Wednesday, November 27, 2013

Wobbly Emotions

First things first.  I know everyone wants to know how the doctor went today.  Fine.  Anything else?

Okay, okay.  He said the feeding tube doesn't look that bad, actually they often look much worse.  He said if I was concerned if it was food leaking out I could put some blue food coloring in my food.  Then if what leaked out was blue, I would know.  As Dr. Uncle Mitch would say, there is no blue food (blueberries are purple when you eat them), I think I'll pass on the blue food coloring.  I had a little smooshy spot in the incision under my chin.  He drained that and hopes it will now just scab up and heal.  Can I just say I am glad I don't have any feeling there.  Otherwise he was happy with how everything looks.

Next up the speech path.  She is much more ambitious that the stunt double standing in last week.  First we tried a whole spoon of water.  No.  After a couple more unsuccessful tries at that, she had me drink it out of a cup.  Still no.  I can hold my airway closed just fine, I just can't trigger the swallow.  I feel like it will be better when the swelling goes down more.  She isn't positive, but she did say, "this is the worst is will be."  There is something to be said for that as the inverse is it can only get better.  We also explained the term "flongue."  She was concerned because that is very hard for me to say (L is right out).  She said, "Your flap came from your back, you could call it a..."  Once she said it inside her head, she decided maybe not.  Put "B" and ongue together for yourself.

After some bantering back and forth, the speech path charged me with practicing swallowing and she and the doctor agreed that they didn't need to see me for a month.  Of course, I had thought we would go to the Zoo Lights after my next appointment.  Probably not January 7.  Sigh.

The traffic was  a little rugged getting to Portland and we saw the south bound traffic was already bad as we arrived.  Roughly four hours to drive home.  Still better than the seven hour ice storm trip and we were all together.

Traveling with me is a bit of a pain right now.  Suction, check.  Blended up food, check.  Blended up snack, check.  Feeding syringes, check.  Flushing water, check.  Spit catchers, check.  Great, I have everything for me.  Did I remember anything for anyone else.  Well, no I did not.  Also, is it weirder to pull up my shirt in a restaurant and feed myself or to sit in the car in front of the quickie mart and do it?  I nursed Karina a lot of public places.  You would think this would be less intimidating as there is very little skin involved, and no breasts.  I'm not bothered, actually, but I don't want to freak other people out.

The first night of Hanukkah is giving me wobbly emotions.  I feel like all of our holiday celebrations are kind of thrown together, this year worst of all.  I'm not sure why everything always seems so hectic and last minute.  I worry that my children will have no "traditions" to take with them.  The Jewish holidays are particularly stressful for me because I am always worrying.  Am I doing it right?  Is it being overshadowed by the Christian holiday?  There are those who have said we should pick one or the other.  Karina was five when we got married, so it didn't seem like a good idea to say, "Here is your new step dad, and by the way, no more Christmas."  Nor did it seem fair to ask Kelly to give up his family's celebrations and beliefs.  Sigh.

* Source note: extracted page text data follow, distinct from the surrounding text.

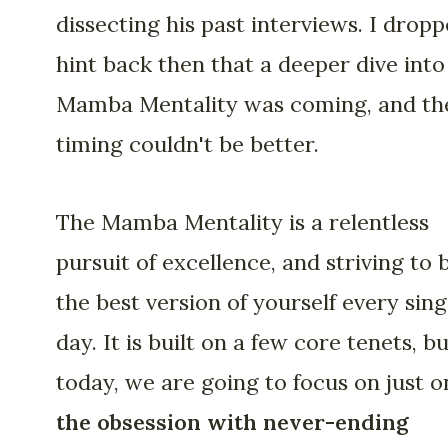
dissecting his past interviews. I dropp
hint back then that a deeper dive into
Mamba Mentality was coming, and th
timing couldn't be better.
The Mamba Mentality is a relentless
pursuit of excellence, and striving to 
the best version of yourself every sing
day. It is built on a few core tenets, b
today, we are going to focus on just o
the obsession with never-ending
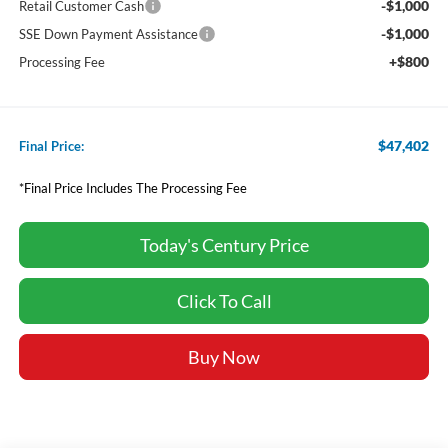
-$1,000
Retail Customer Cash
-$1,000
SSE Down Payment Assistance
+$800
Processing Fee
$47,402
Final Price:
*Final Price Includes The Processing Fee
Today's Century Price
Click To Call
Buy Now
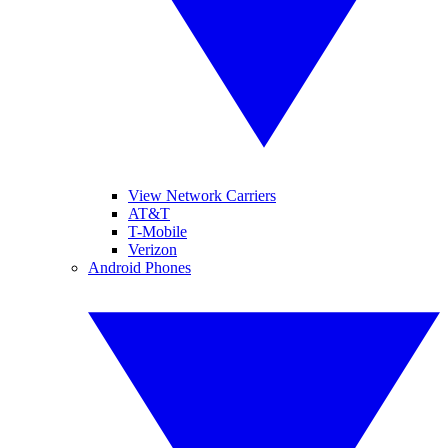
View Network Carriers
AT&T
T-Mobile
Verizon
Android Phones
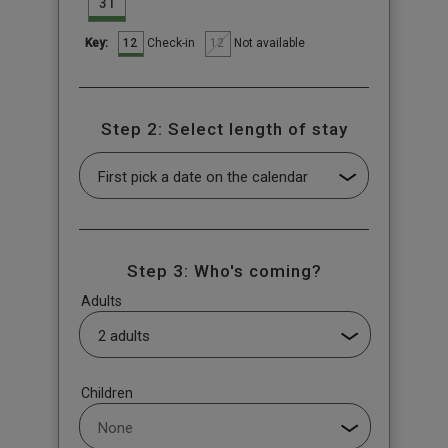
31
12
12
Check-in
Not available
Key:
Step 2: Select length of stay
Step 3: Who's coming?
Adults
Children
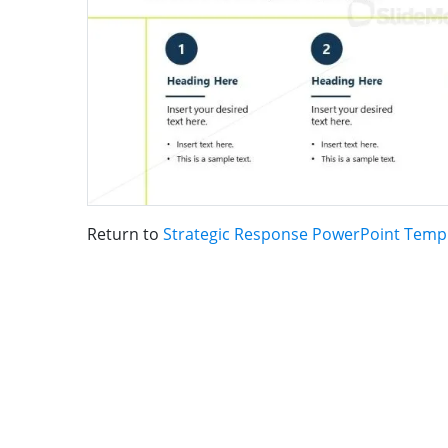
Return to
Strategic Response PowerPoint Temp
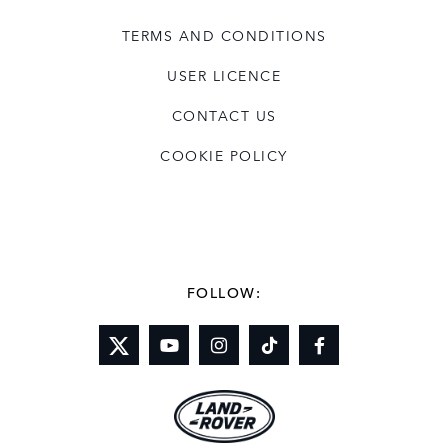
TERMS AND CONDITIONS
USER LICENCE
CONTACT US
COOKIE POLICY
FOLLOW:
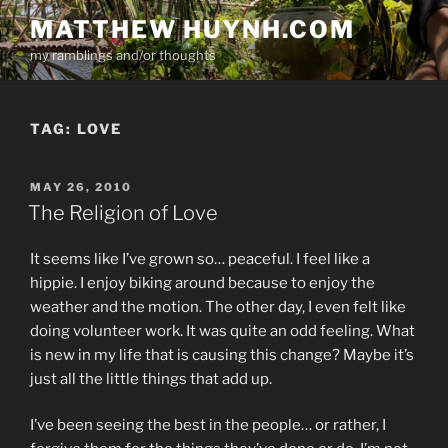
Skip
MATTHEW HUYNH.COM
to
my ramblings and/or thoughts
content
TAG:
LOVE
POSTED
MAY 26, 2010
ON
The Religion of Love
It seems like I’ve grown so… peaceful. I feel like a
hippie. I enjoy biking around because to enjoy the
weather and the motion. The other day, I even felt like
doing volunteer work. It was quite an odd feeling. What
is new in my life that is causing this change? Maybe it’s
just all the little things that add up.
I’ve been seeing the best in the people… or rather, I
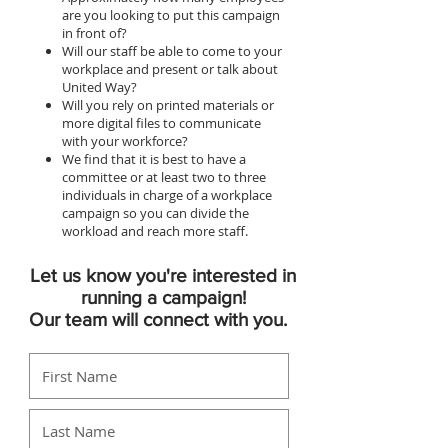
are you looking to put this campaign
in front of?
Will our staff be able to come to your
workplace and present or talk about
United Way?
Will you rely on printed materials or
more digital files to communicate
with your workforce?
We find that it is best to have a
committee or at least two to three
individuals in charge of a workplace
campaign so you can divide the
workload and reach more staff.
Let us know you're interested in
running a campaign!
Our team will connect with you.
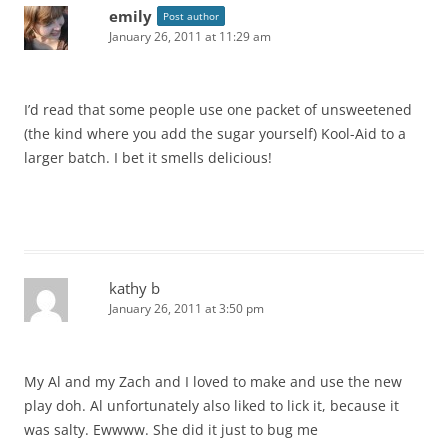
emily
Post author
January 26, 2011 at 11:29 am
I’d read that some people use one packet of unsweetened
(the kind where you add the sugar yourself) Kool-Aid to a
larger batch. I bet it smells delicious!
kathy b
January 26, 2011 at 3:50 pm
My Al and my Zach and I loved to make and use the new
play doh. Al unfortunately also liked to lick it, because it
was salty. Ewwww. She did it just to bug me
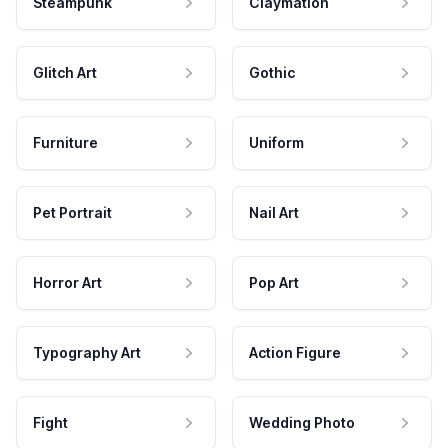
Steampunk
Claymation
Glitch Art
Gothic
Furniture
Uniform
Pet Portrait
Nail Art
Horror Art
Pop Art
Typography Art
Action Figure
Fight
Wedding Photo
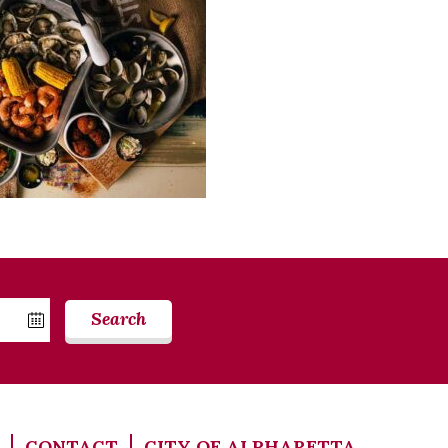
Search
CONTACT
CITY OF ALPHARETTA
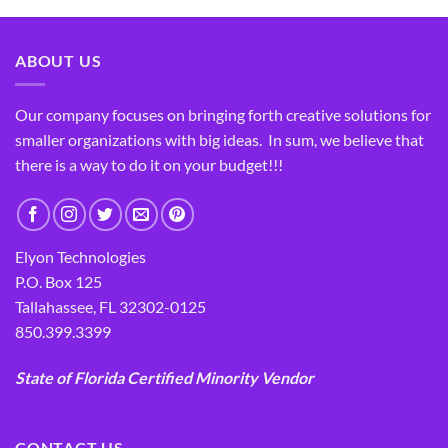
ABOUT US
Our company focuses on bringing forth creative solutions for
smaller organizations with big ideas. In sum, we believe that
there is a way to do it on your budget!!!
Elyon Technologies
P.O. Box 125
Tallahassee, FL 32302-0125
850.399.3399
State of Florida Certified Minority Vendor
CONTACT US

Hanukkah, Thanksgiving, and Christmas-- the big three of food holidays right in a row.  This will be the first challenge, how I handle this emotionally.  Do I set a plate for myself?  Silverware or syringe?  Napkin or drop cloth?  Blended together or separately?  Questions I never thought I'd be asking myself.

In case you were wondering, Christmas is just another big emotional minefield.  But I'll save that for December.  Happy Thanksgivikkah!

2 comments:

Mama Wolf said...

Good, good news from Portland!!
And, yes, things can only get better.

Kiara,my dear, please do not worry about "doing" holidays - you have done just fine with every holiday that comes along. No need to make any decisions about "which one" - just do them all!!!

Miss you all - enjoy your Thanksgiving festivities.

Love & hugs

xoxoxoxo

Tessique said...

Kiara,
Don't make choices you don't want or need to make. Celebrate all the holidays! What better way to show your children all there is to experience in life! They know love, family and fun. What more could they ask for.

We love you! Lots of prayers, love, positive thoughts and all that jazz coming your way!